**Required work**. Please repeat exactly, and only, the lines from the one containing "Všetky produkty" through the end of the records below, with no pictures.

**Source material**.
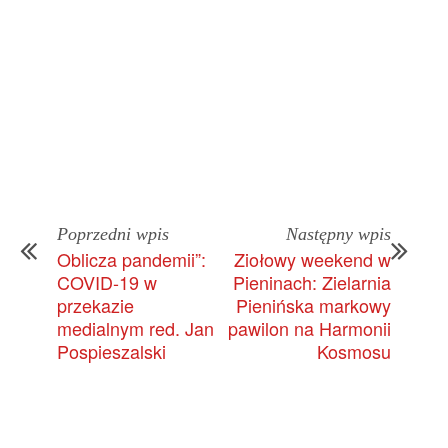
Poprzedni wpis
Następny wpis
Oblicza pandemii”:
Ziołowy weekend w
COVID-19 w
Pieninach: Zielarnia
przekazie
Pienińska markowy
medialnym red. Jan
pawilon na Harmonii
Pospieszalski
Kosmosu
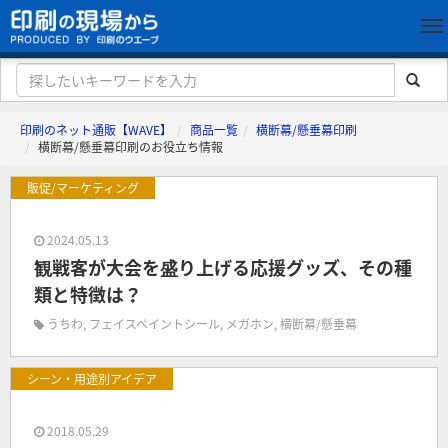
印刷のネット通販【WAVE】
商品一覧
横断幕/懸垂幕印刷
横断幕/懸垂幕印刷のお役立ち情報
販促/マーケティング
2024.05.13
観戦客が大会を盛り上げる応援グッズ、その種
類と特徴は？
うちわ
,
フェイスペイントシール
,
メガホン
,
横断幕/懸垂幕
シーン・用途別アイデア
2018.05.29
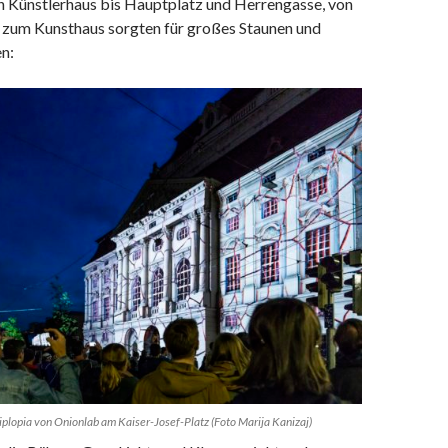
n Künstlerhaus bis Hauptplatz und Herrengasse, von
s zum Kunsthaus sorgten für großes Staunen und
en:
opia von Onionlab am Kaiser-Josef-Platz (Foto Marija Kanizaj)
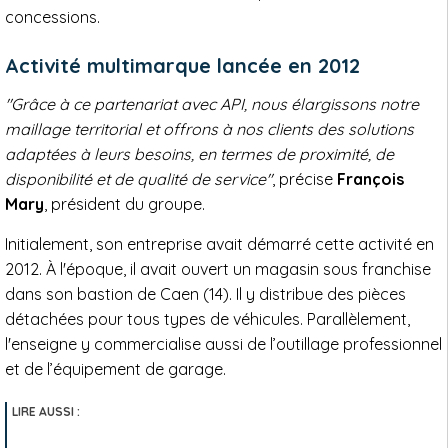
concessions.
Activité multimarque lancée en 2012
"Grâce à ce partenariat avec API, nous élargissons notre
maillage territorial et offrons à nos clients des solutions
adaptées à leurs besoins, en termes de proximité, de
disponibilité et de qualité de service"
, précise
François
Mary
, président du groupe.
Initialement, son entreprise avait démarré cette activité en
2012. À l'époque, il avait ouvert un magasin sous franchise
dans son bastion de Caen (14). Il y distribue des pièces
détachées pour tous types de véhicules. Parallèlement,
l'enseigne y commercialise aussi de l’outillage professionnel
et de l’équipement de garage.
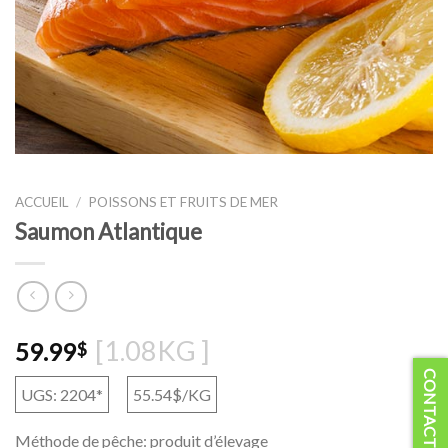
ACCUEIL
/
POISSONS ET FRUITS DE MER
Saumon Atlantique
[1.08KG ]
59.99
$
CONTACTEZ-NOUS
UGS: 2204*
55.54$/KG
Méthode de pêche: produit d’élevage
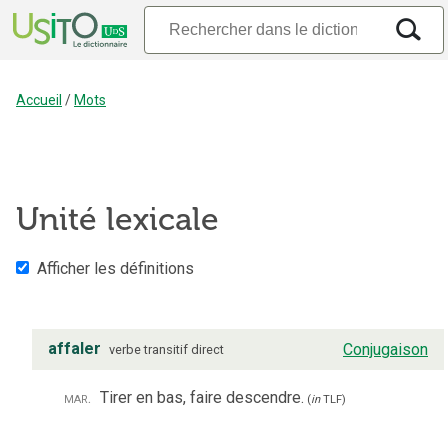
Accueil
/
Mots
Unité lexicale
Afficher les définitions
affaler
Conjugaison
verbe
transitif direct
mar.
Tirer en bas, faire descendre.
(
in
TLF
)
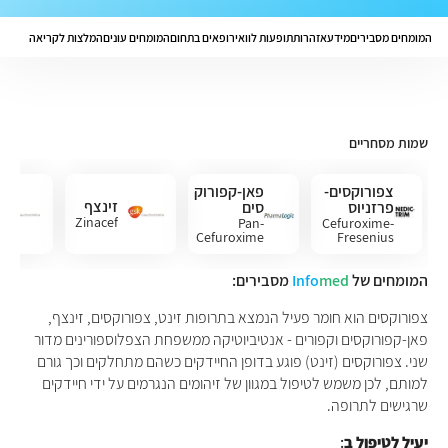
המומחים מסבירים
מידע
אזהרות
תופעות לוואי
רופאים בתחום
המומחים עונים
המלצות לקריאה
שמות מסחריים
צפורוקסים-
פאן-קפורוק
זינצף
פרזניוס
סים
Zinacef
Pan-
Cefuroxime-
Cefuroxime
Fresenius
המומחים של
med
Info
מסבירים:
צפורוקסים הוא חומר פעיל הנמצא בתרופות זינט, צפורוקסים, זינצף,
פאן-קפורוקסים וקפורים - אנטיביוטיקה ממשפחת הצפלוספורינים מדור
שני. צפורוקסים (זינט) פוגע בדופן החיידקים כשהם מתחלקים וכך גורם
למותם, לכן משמש לטיפול במגוון של זיהומים הנגרמים על ידי חיידקים
שרגישים לתרופה.
:
יעיל לטיפול ב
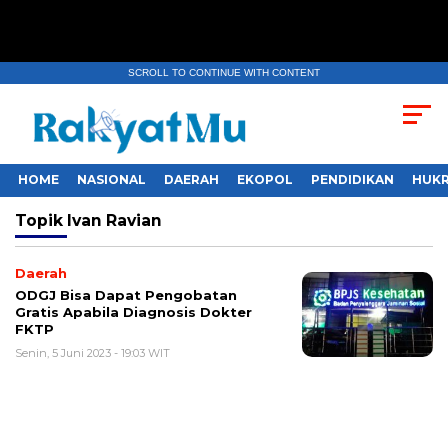
SCROLL TO CONTINUE WITH CONTENT
HOME
NASIONAL
DAERAH
EKOPOL
PENDIDIKAN
HUKR
Topik
Ivan Ravian
Daerah
ODGJ Bisa Dapat Pengobatan
Gratis Apabila Diagnosis Dokter
FKTP
Senin, 5 Juni 2023 - 19:03 WIT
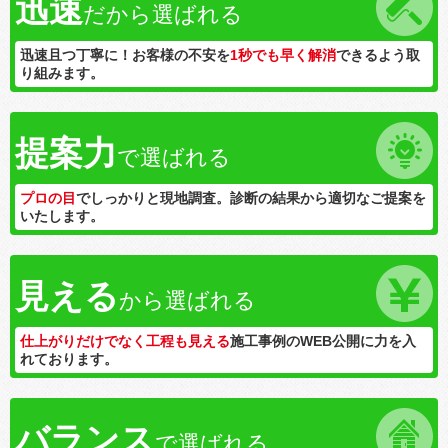
迅速
だから選ばれる
迅速且つ丁寧に！お客様の不安を
1秒でも早く解消
できるよう取
り組みます。
提案力
で選ばれる
プロの目
でしっかりと現地調査。診断の結果から適切なご提案を
いたします。
見える
から選ばれる
仕上がりだけでなく工程も見える
施工事例のWEB公開に力を入
れております。
バランス
で選ばれる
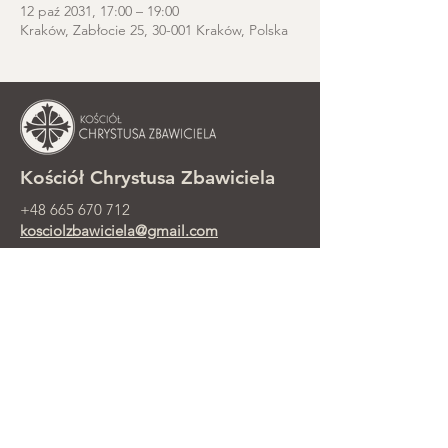
12 paź 2031, 17:00 – 19:00
Kraków, Zabłocie 25, 30-001 Kraków, Polska
Kościół Chrystusa Zbawiciela
+48 665 670 712
kosciolzbawiciela@gmail.com
Kancelaria parafialna: ul. Smolki 8,
Kraków
Nabożeństwa niedzielne przy ul.
Smolki 8, 2. piętro
©2025 Parafia Ewangelicko-
Prezbiteriańska Chrystusa Zbawiciela w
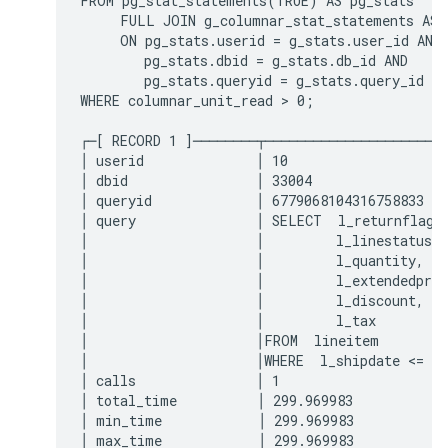
FROM pg_stat_statements(TRUE) AS pg_stats

     FULL JOIN g_columnar_stat_statements AS g
     ON pg_stats.userid = g_stats.user_id AND

        pg_stats.dbid = g_stats.db_id AND

        pg_stats.queryid = g_stats.query_id

WHERE columnar_unit_read > 0;

┌─[ RECORD 1 ]────────┬───────────────────────
│ userid              │ 10                    
│ dbid                │ 33004                 
│ queryid             │ 6779068104316758833   
│ query               │ SELECT  l_returnflag, 
│                     │         l_linestatus, 
│                     │         l_quantity,   
│                     │         l_extendedpric
│                     │         l_discount,   
│                     │         l_tax         
│                     │FROM  lineitem         
│                     │WHERE  l_shipdate <= da
│ calls               │ 1                     
│ total_time          │ 299.969983            
│ min_time            │ 299.969983            
│ max_time            │ 299.969983            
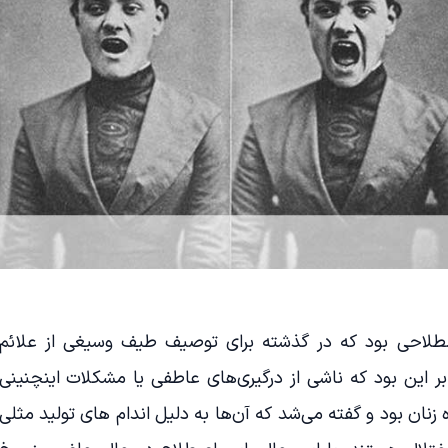
صطلاحی بود که در گذشته برای توصیف طیف وسیغی از علائم
بر این بود که ناشی از درگیری‌های عاطفی یا مشکلات اینچنینی
نان بود و گفته می‌شد که آن‌ها به دلیل اندام های تولید مثلی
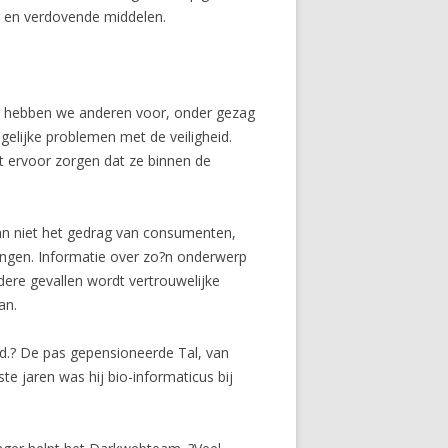
g en verdovende middelen.
Daar hebben we anderen voor, onder gezag
gelijke problemen met de veiligheid.
et ervoor zorgen dat ze binnen de
dan niet het gedrag van consumenten,
pingen. Informatie over zo?n onderwerp
ndere gevallen wordt vertrouwelijke
an.
rend.? De pas gepensioneerde Tal, van
ste jaren was hij bio-informaticus bij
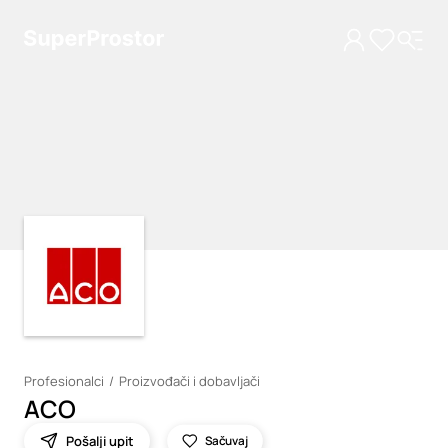
Loading
Loading
Profesionalci
Proizvođači i dobavljači
ACO
Pošalji upit
Sačuvaj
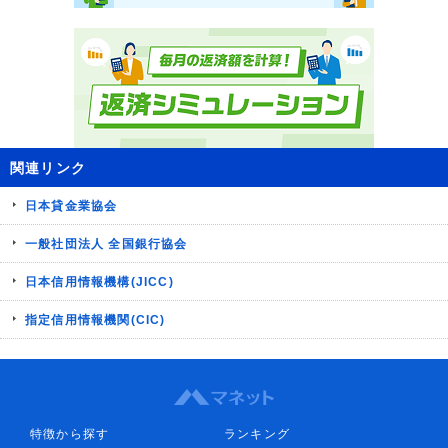
関連リンク
日本貸金業協会
一般社団法人 全国銀行協会
日本信用情報機構(JICC)
指定信用情報機関(CIC)
特徴から探す
ランキング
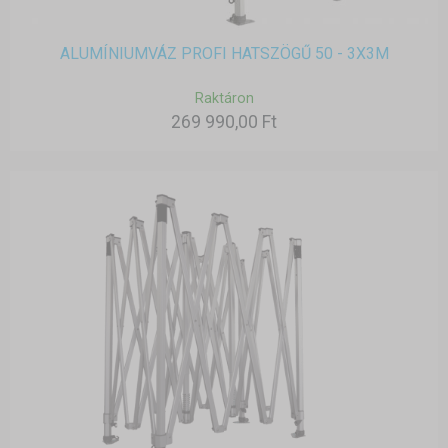
ALUMÍNIUMVÁZ PROFI HATSZÖGŰ 50 - 3X3M
Raktáron
269 990,00 Ft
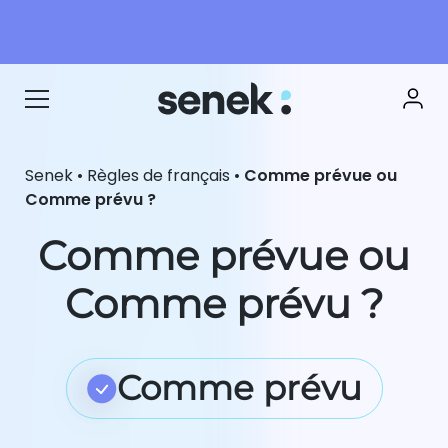
Senek
•
Règles de français
•
Comme prévue ou
Comme prévu ?
Comme prévue ou
Comme prévu ?
Comme prévu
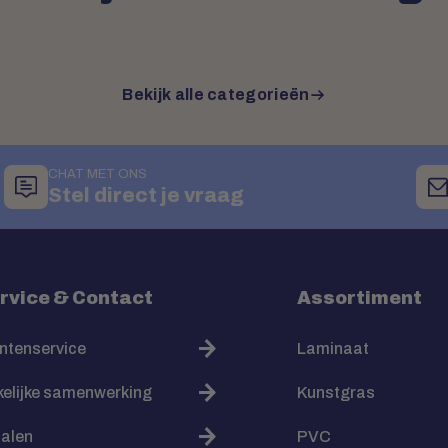
Bekijk alle categorieën
CHAT MET ONS
Stel direct je vraag
rvice & Contact
Assortiment
ntenservice
Laminaat
elijke samenwerking
Kunstgras
alen
PVC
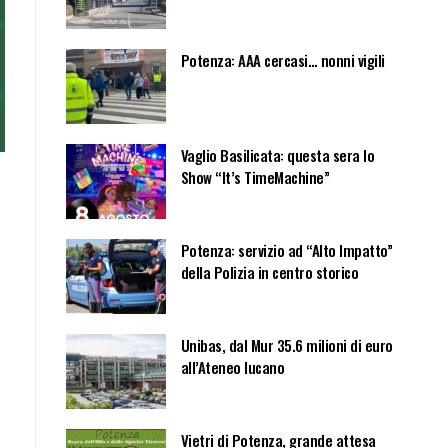
Potenza: AAA cercasi… nonni vigili
Vaglio Basilicata: questa sera lo
Show “It’s TimeMachine”
Potenza: servizio ad “Alto Impatto”
della Polizia in centro storico
Unibas, dal Mur 35.6 milioni di euro
all’Ateneo lucano
Vietri di Potenza, grande attesa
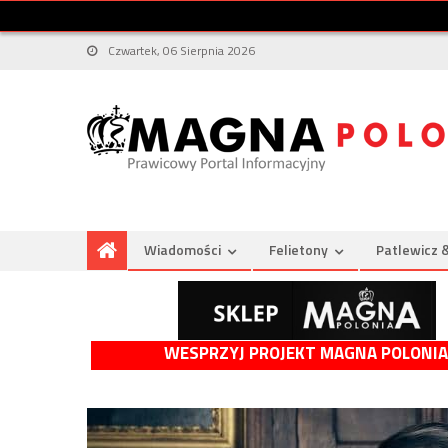
Czwartek, 06 Sierpnia 2026
Wiadomości
Felietony
Patlewicz 
WESPRZYJ PROJEKT MAGNA POLONIA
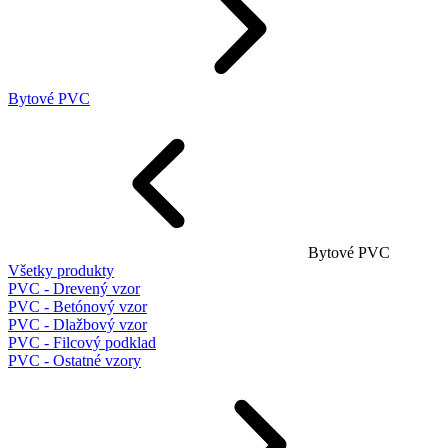
Bytové PVC
Bytové PVC
Všetky produkty
PVC - Drevený vzor
PVC - Betónový vzor
PVC - Dlažbový vzor
PVC - Filcový podklad
PVC - Ostatné vzory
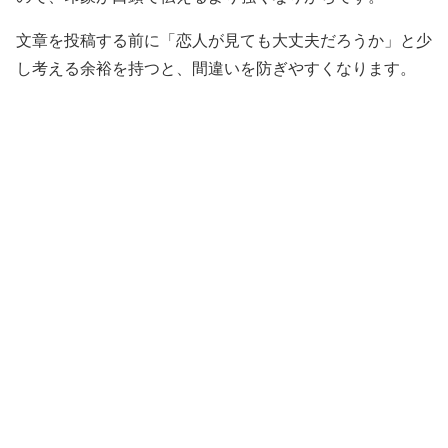
文章を投稿する前に「恋人が見ても大丈夫だろうか」と少
し考える余裕を持つと、間違いを防ぎやすくなります。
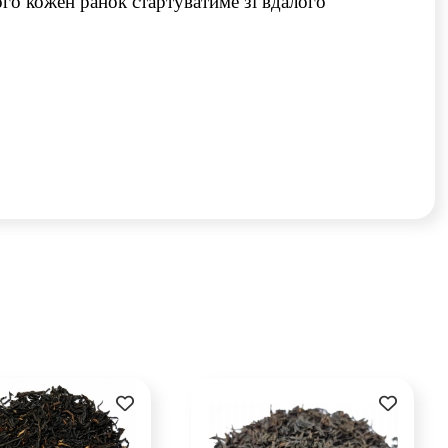
ого кожен ранок стартуватиме зі вдалого 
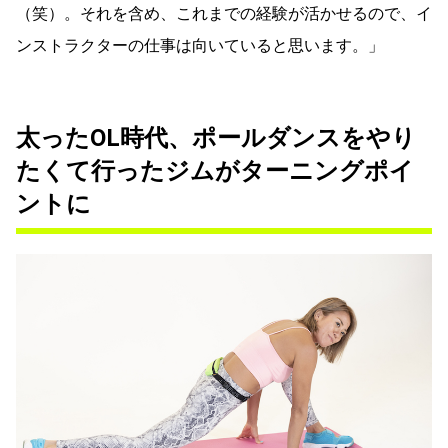
（笑）。それを含め、これまでの経験が活かせるので、イ
ンストラクターの仕事は向いていると思います。」
太ったOL時代、ポールダンスをやり
たくて行ったジムがターニングポイ
ントに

**Problem solution**.
Všetky produkty
PVC - Drevený vzor
PVC - Betónový vzor
PVC - Dlažbový vzor
PVC - Filcový podklad
PVC - Ostatné vzory
文章を投稿する前に「恋人が見ても大丈夫だろうか」と少
し考える余裕を持つと、間違いを防ぎやすくなります。
ого кожен ранок стартуватиме зі вдалого 
（笑）。それを含め、これまでの経験が活かせるので、イ
ンストラクターの仕事は向いていると思います。」
太ったOL時代、ポールダンスをやり
たくて行ったジムがターニングポイ
ントに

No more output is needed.